Task objective. Take the lines from the head of the listing through the one bearing "e de silicone com" and copy them exactly, leaving every picture out.

Data for processing.
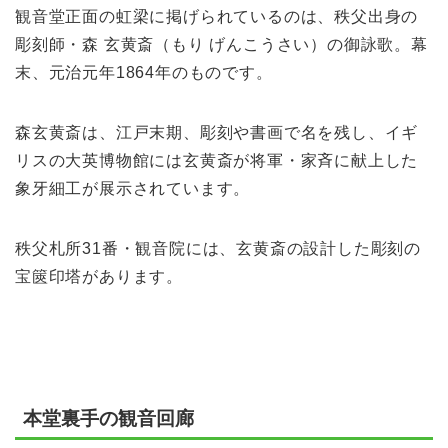
観音堂正面の虹梁に掲げられているのは、秩父出身の
彫刻師・森 玄黄斎（もり げんこうさい）の御詠歌。幕
末、元治元年1864年のものです。
森玄黄斎は、江戸末期、彫刻や書画で名を残し、イギ
リスの大英博物館には玄黄斎が将軍・家斉に献上した
象牙細工が展示されています。
秩父札所31番・観音院には、玄黄斎の設計した彫刻の
宝篋印塔があります。
本堂裏手の観音回廊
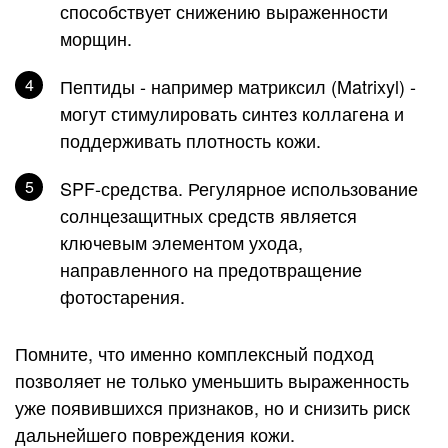
способствует снижению выраженности
морщин.
Пептиды
- например матриксил (Matrixyl) -
могут стимулировать синтез коллагена и
поддерживать плотность кожи.
SPF-средства
. Регулярное использование
солнцезащитных средств является
ключевым элементом ухода,
направленного на предотвращение
фотостарения.
Помните, что именно комплексный подход
позволяет не только уменьшить выраженность
уже появившихся признаков, но и снизить риск
дальнейшего повреждения кожи.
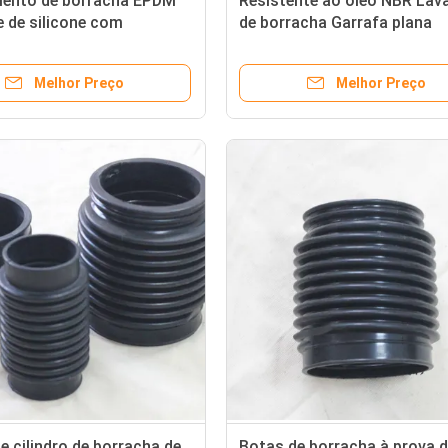
ento de borracha EPDM
Resistente ao óleo NBR Lav
e de silicone com
de borracha Garrafa plana
cia à tensão e à alta
Resistente a altas temperat
tura
Resiste à tensão
Melhor Preço
Melhor Preço
e cilindro de borracha de
Botas de borracha à prova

Worked solution.
観音堂正面の虹梁に掲げられているのは、秩父出身の
彫刻師・森 玄黄斎（もり げんこうさい）の御詠歌。幕
末、元治元年1864年のものです。
森玄黄斎は、江戸末期、彫刻や書画で名を残し、イギ
リスの大英博物館には玄黄斎が将軍・家斉に献上した
象牙細工が展示されています。
秩父札所31番・観音院には、玄黄斎の設計した彫刻の
宝篋印塔があります。
本堂裏手の観音回廊
способствует снижению выраженности
морщин.
Пептиды
- например матриксил (Matrixyl) -
могут стимулировать синтез коллагена и
поддерживать плотность кожи.
SPF-средства
. Регулярное использование
солнцезащитных средств является
ключевым элементом ухода,
направленного на предотвращение
фотостарения.
Помните, что именно комплексный подход
позволяет не только уменьшить выраженность
уже появившихся признаков, но и снизить риск
дальнейшего повреждения кожи.
ento de borracha EPDM
Resistente ao óleo NBR Lav
e de silicone com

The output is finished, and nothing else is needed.